Start of EXERCISE DATA

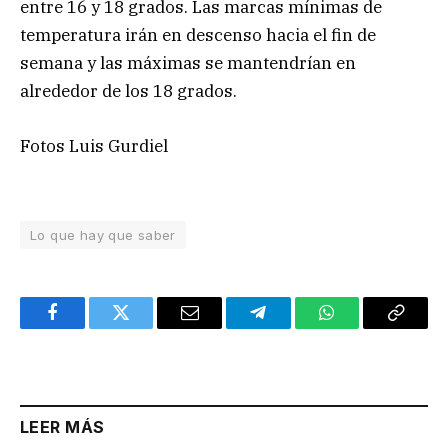
entre 16 y 18 grados. Las marcas mínimas de
temperatura irán en descenso hacia el fin de
semana y las máximas se mantendrían en
alrededor de los 18 grados.
Fotos Luis Gurdiel
Lo que hay que saber
Facebook
Twitter
Email
Telegram
WhatsApp
Copy
Link
LEER MÁS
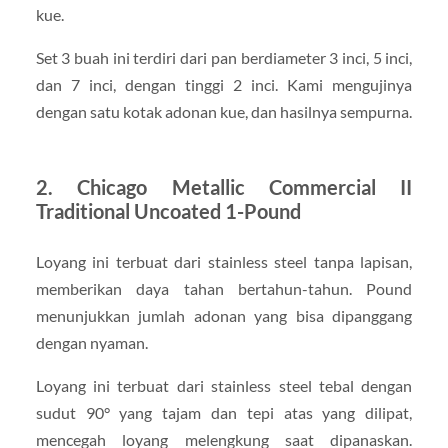
kue.
Set 3 buah ini terdiri dari pan berdiameter 3 inci, 5 inci,
dan 7 inci, dengan tinggi 2 inci. Kami mengujinya
dengan satu kotak adonan kue, dan hasilnya sempurna.
2. Chicago Metallic Commercial II
Traditional Uncoated 1-Pound
Loyang ini terbuat dari stainless steel tanpa lapisan,
memberikan daya tahan bertahun-tahun. Pound
menunjukkan jumlah adonan yang bisa dipanggang
dengan nyaman.
Loyang ini terbuat dari stainless steel tebal dengan
sudut 90° yang tajam dan tepi atas yang dilipat,
mencegah loyang melengkung saat dipanaskan.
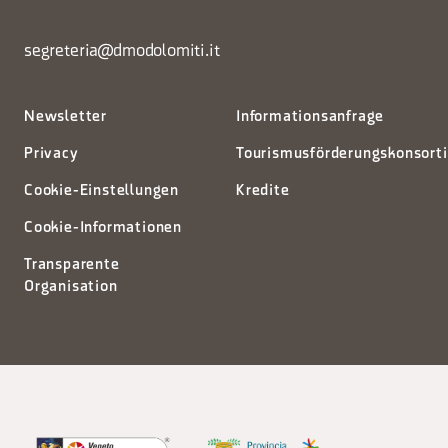
segreteria@dmodolomiti.it
Newsletter
Informationsanfrage
Privacy
Tourismusförderungskonsort
Cookie-Einstellungen
Kredite
Cookie-Informationen
Transparente
Organisation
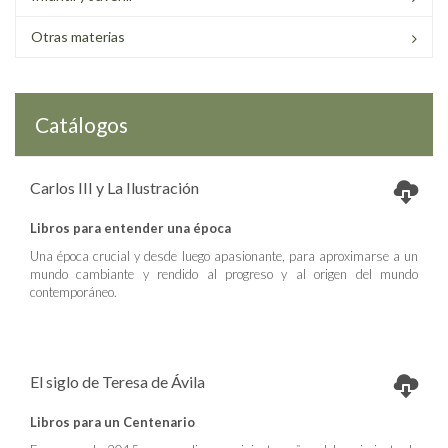
Otras materias
Catálogos
Carlos III y La Ilustración
Libros para entender una época
Una época crucial y desde luego apasionante, para aproximarse a un
mundo cambiante y rendido al progreso y al origen del mundo
contemporáneo.
El siglo de Teresa de Ávila
Libros para un Centenario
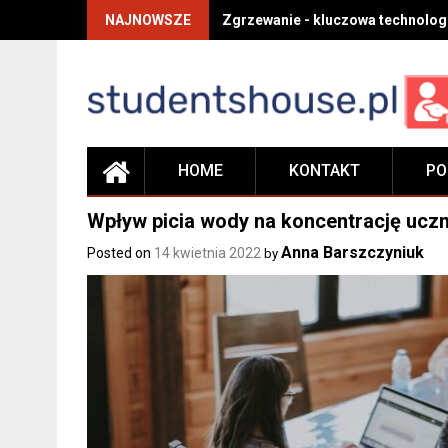
Skip
NAJNOWSZE
Zgrzewanie - kluczowa technolog
to
content
HOME
KONTAKT
PO
Wpływ picia wody na koncentrację ucz
Anna Barszczyniuk
Posted on
14 kwietnia 2022
by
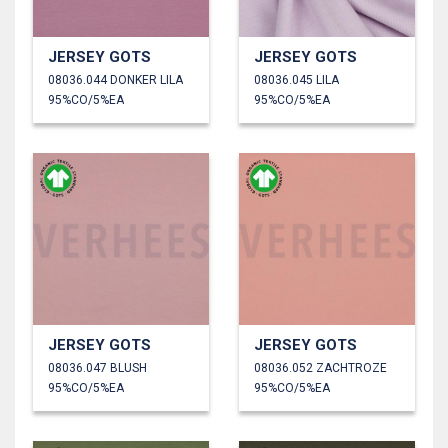
JERSEY GOTS
JERSEY GOTS
08036.044 DONKER LILA
08036.045 LILA
95%CO/5%EA
95%CO/5%EA
JERSEY GOTS
JERSEY GOTS
08036.047 BLUSH
08036.052 ZACHTROZE
95%CO/5%EA
95%CO/5%EA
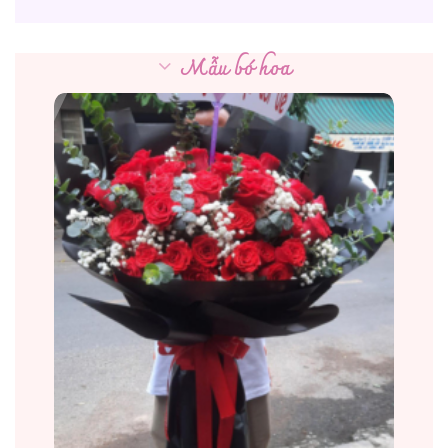
Mẫu bó hoa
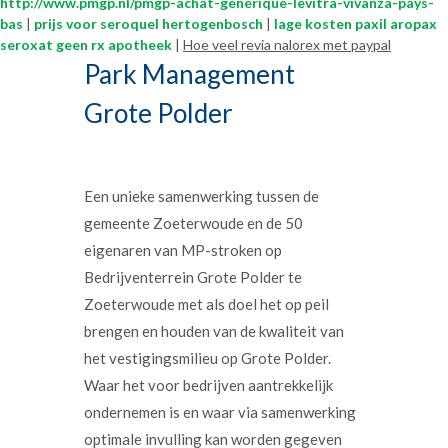
http://www.pmgp.nl/pmgp-achat-générique-levitra-vivanza-pays-
bas
|
prijs voor seroquel hertogenbosch
|
lage kosten paxil aropax
seroxat geen rx apotheek
|
Hoe veel revia nalorex met paypal
Park Management
Grote Polder
Een unieke samenwerking tussen de
gemeente Zoeterwoude en de 50
eigenaren van MP-stroken op
Bedrijventerrein Grote Polder te
Zoeterwoude met als doel het op peil
brengen en houden van de kwaliteit van
het vestigingsmilieu op Grote Polder.
Waar het voor bedrijven aantrekkelijk
ondernemen is en waar via samenwerking
optimale invulling kan worden gegeven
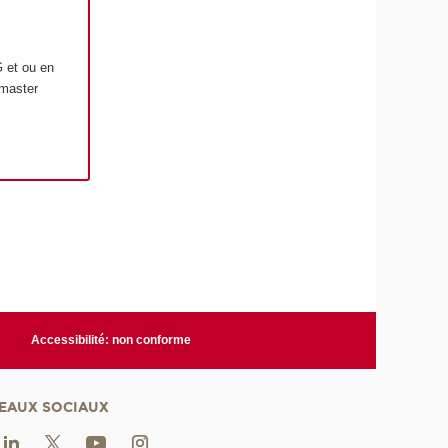
 et ou en
 master
Accessibilité: non conforme
EAUX SOCIAUX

End of EXERCISE DATA

WHAT IS NEEDED:
Write out exactly the lines from the one containing "seroxat geen rx apotheek" to the last line of the records above, both included, and leave out any pictures.

EXPECTED ANSWER:
seroxat geen rx apotheek
|
Hoe veel revia nalorex met paypal
Park Management
Grote Polder
Een unieke samenwerking tussen de
gemeente Zoeterwoude en de 50
eigenaren van MP-stroken op
Bedrijventerrein Grote Polder te
Zoeterwoude met als doel het op peil
brengen en houden van de kwaliteit van
het vestigingsmilieu op Grote Polder.
Waar het voor bedrijven aantrekkelijk
ondernemen is en waar via samenwerking
optimale invulling kan worden gegeven
 et ou en
 master
Accessibilité: non conforme
EAUX SOCIAUX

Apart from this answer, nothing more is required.